For breakfast or at snack time I may add in berries. Berries are the lowest in carbs and overall sugar, making them a great choice to include. Plus, they are full of antioxidants which will help boost your immune system.
Sample Meal Plan
Breakfast: Scrambled eggs with 2 slices of bacon (nitrate-free), 1/2 cup of blueberries or sliced tomatoes
Lunch: Chicken or egg salad wrapped in lettuce, black olives or green olives, a few Mary’s Gone Crackers
Dinner: Zucchini lasagna (just swap the noodles for thin slices of zucchini patted dry)
Snacks (optional, if needed): 1/2 cup of berries with plain whole-milk Greek yogurt, or celery with peanut butter, handful of nuts and half an apple
Best Low Carb Snacks for Breastfeeding Moms
Here are some of my favorite go-to snacks as a breastfeeding mom that are also low carb and healthy for you.
- Kirkland’s creamy peanut butter (no sugar added)
- Keto hazelnut trail mix
- Keto granola
- Beef sticks
- Beef jerky
- Moon cheese
- Parm crisps
- Black olives
- Green olives
- Mary’s Gone Crackers
- Bhu keto bites
If you’re looking for more energy-boosting breastfeeding snacks, check out this article with a list of breastfeeding snacks that give you energy.
The thought of starting a low carb or Keto diet while breastfeeding might seem intimidating.

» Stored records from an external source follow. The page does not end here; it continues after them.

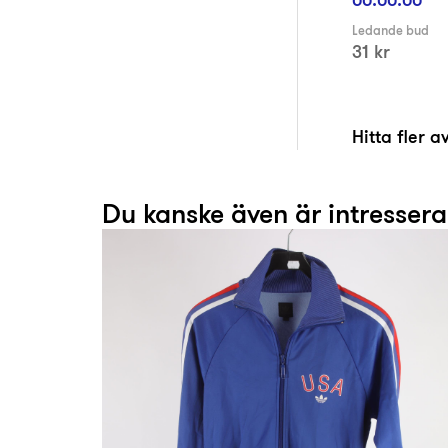
Ledande bud
31 kr
Hitta fler 
Du kanske även är intresser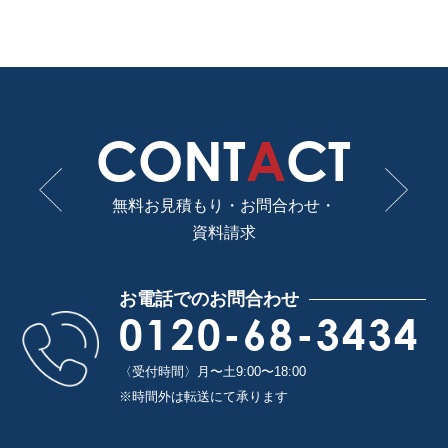
CONT
A
CT
無料お見積もり・お問合わせ・
資料請求
お電話でのお問合わせ
0120-68-3434
〈受付時間〉月〜土9:00〜18:00
※時間外は転送にて承ります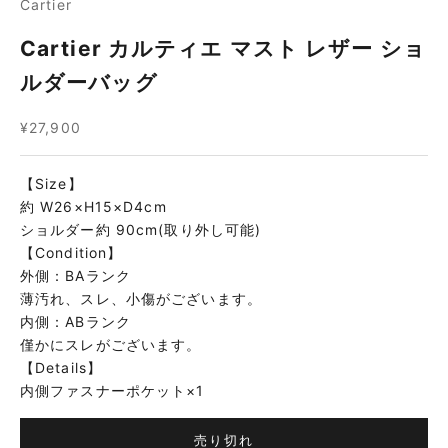
Cartier
Cartier カルティエ マスト レザー ショ
ルダーバッグ
セール価格
¥27,900
【Size】
約 W26×H15×D4cm
ショルダー約 90cm(取り外し可能)
【Condition】
外側：BAランク
薄汚れ、スレ、小傷がございます。
内側：ABランク
僅かにスレがございます。
【Details】
内側ファスナーポケット×1
売り切れ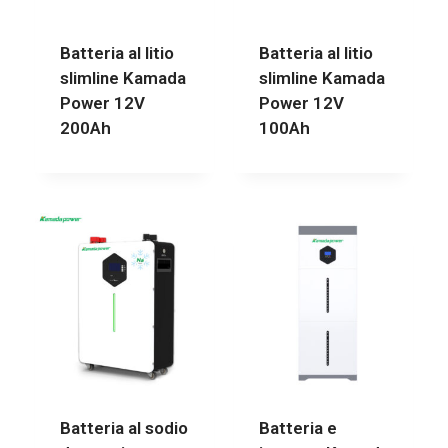
Batteria al litio
Batteria al litio
slimline Kamada
slimline Kamada
Power 12V
Power 12V
200Ah
100Ah
Batteria al sodio
Batteria e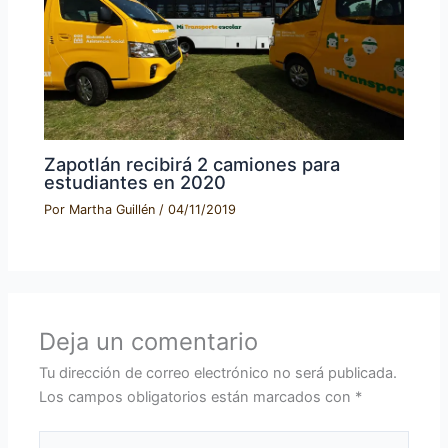
Zapotlán recibirá 2 camiones para
estudiantes en 2020
Por
Martha Guillén
/
04/11/2019
Deja un comentario
Tu dirección de correo electrónico no será publicada.
Los campos obligatorios están marcados con
*
Escribe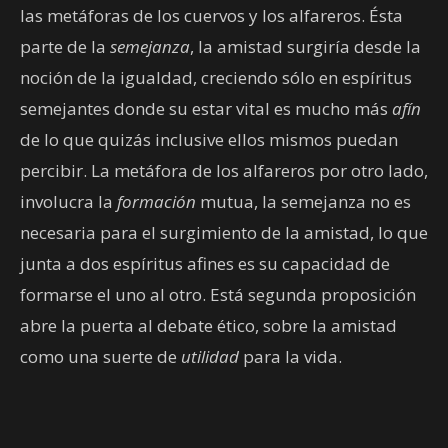
las metáforas de los cuervos y los alfareros. Ésta
parte de la
semejanza
, la amistad surgiría desde la
noción de la igualdad, creciendo sólo en espíritus
semejantes donde su estar vital es mucho más
afín
de lo que quizás inclusive ellos mismos puedan
percibir. La metáfora de los alfareros por otro lado,
involucra la
formación
mutua, la semejanza no es
necesaria para el surgimiento de la amistad, lo que
junta a dos espíritus afines es su capacidad de
formarse el uno al otro. Está segunda proposición
abre la puerta al debate ético, sobre la amistad
como una suerte de
utilidad
para la vida.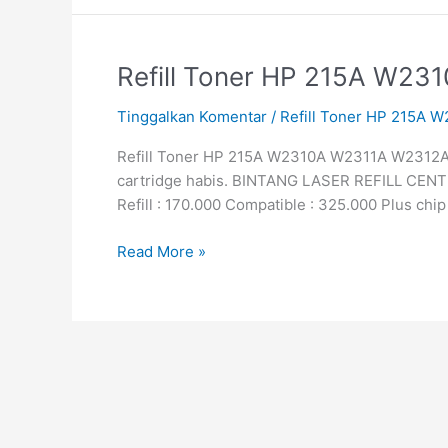
Refill
Refill Toner HP 215A W2
Toner
Tinggalkan Komentar
/
Refill Toner HP 215A
HP
215A
Refill Toner HP 215A W2310A W2311A W2312A W2
W2310A
cartridge habis. BINTANG LASER REFILL CENTER 
W211A
Refill : 170.000 Compatible : 325.000 Plus chip
W212A
W213A
Read More »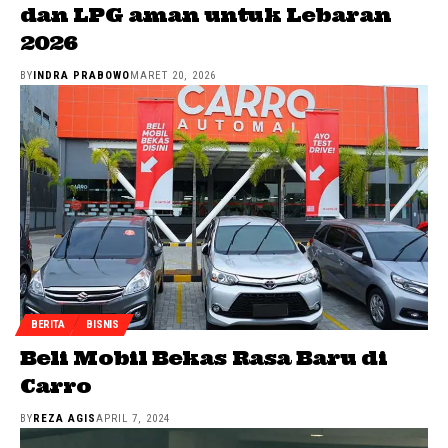
dan LPG aman untuk Lebaran
2026
BY
INDRA PRABOWO
MARET 20, 2026
BERITA
BISNIS
Beli Mobil Bekas Rasa Baru di
Carro
BY
REZA AGIS
APRIL 7, 2024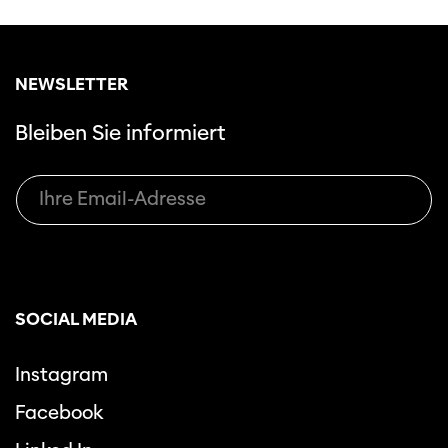
NEWSLETTER
Bleiben Sie informiert
SOCIAL MEDIA
Instagram
Facebook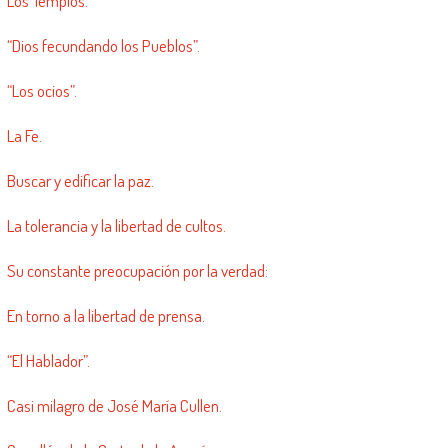
Los Templos.
“Dios fecundando los Pueblos”.
“Los ocios”.
La Fe.
Buscar y edificar la paz.
La tolerancia y la libertad de cultos.
Su constante preocupación por la verdad:
En torno a la libertad de prensa.
“El Hablador”.
Casi milagro de José María Cullen.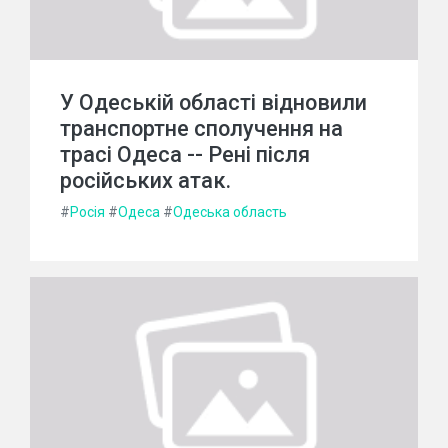
У Одеській області відновили
транспортне сполучення на
трасі Одеса -- Рені після
російських атак.
#
Росія
#
Одеса
#
Одеська область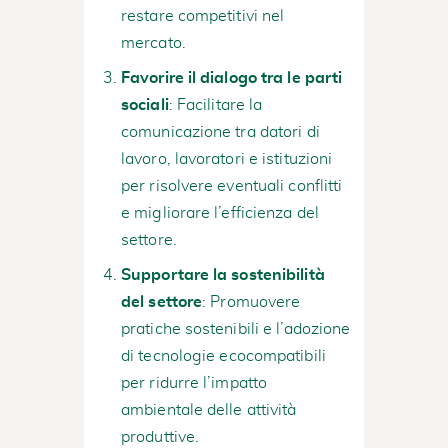
restare competitivi nel
mercato.
Favorire il dialogo tra le parti
sociali
: Facilitare la
comunicazione tra datori di
lavoro, lavoratori e istituzioni
per risolvere eventuali conflitti
e migliorare l’efficienza del
settore.
Supportare la sostenibilità
del settore
: Promuovere
pratiche sostenibili e l’adozione
di tecnologie ecocompatibili
per ridurre l’impatto
ambientale delle attività
produttive.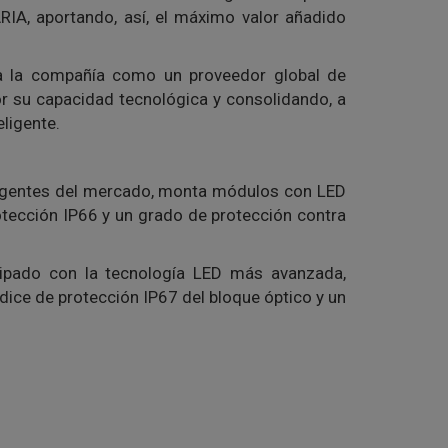
RIA, aportando, así, el máximo valor añadido
 a la compañía como un proveedor global de
r su capacidad tecnológica y consolidando, a
eligente.
exigentes del mercado, monta módulos con LED
otección IP66 y un grado de protección contra
quipado con la tecnología LED más avanzada,
ndice de protección IP67 del bloque óptico y un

However, if it is something you want to do just be sure to follow the tips above in order to safely implement a low carb diet while continuing to breastfeed successfully.
New moms are obsessed with losing fat, and as we all know, reducing the intake of carbohydrates can help you lose weight, which is why a low carb diet while breastfeeding seems like a good idea. However, inadequate carb intake can also reduce the quality and quantity of breast milk. So, there must be a balance between weight loss and a proper diet.
Eating unhealthy carbs may give a short-term benefit, and you may lose weight, but it can lead to long-term complications. So, always make sure you get a balanced diet with a little bit of everything, including carbs.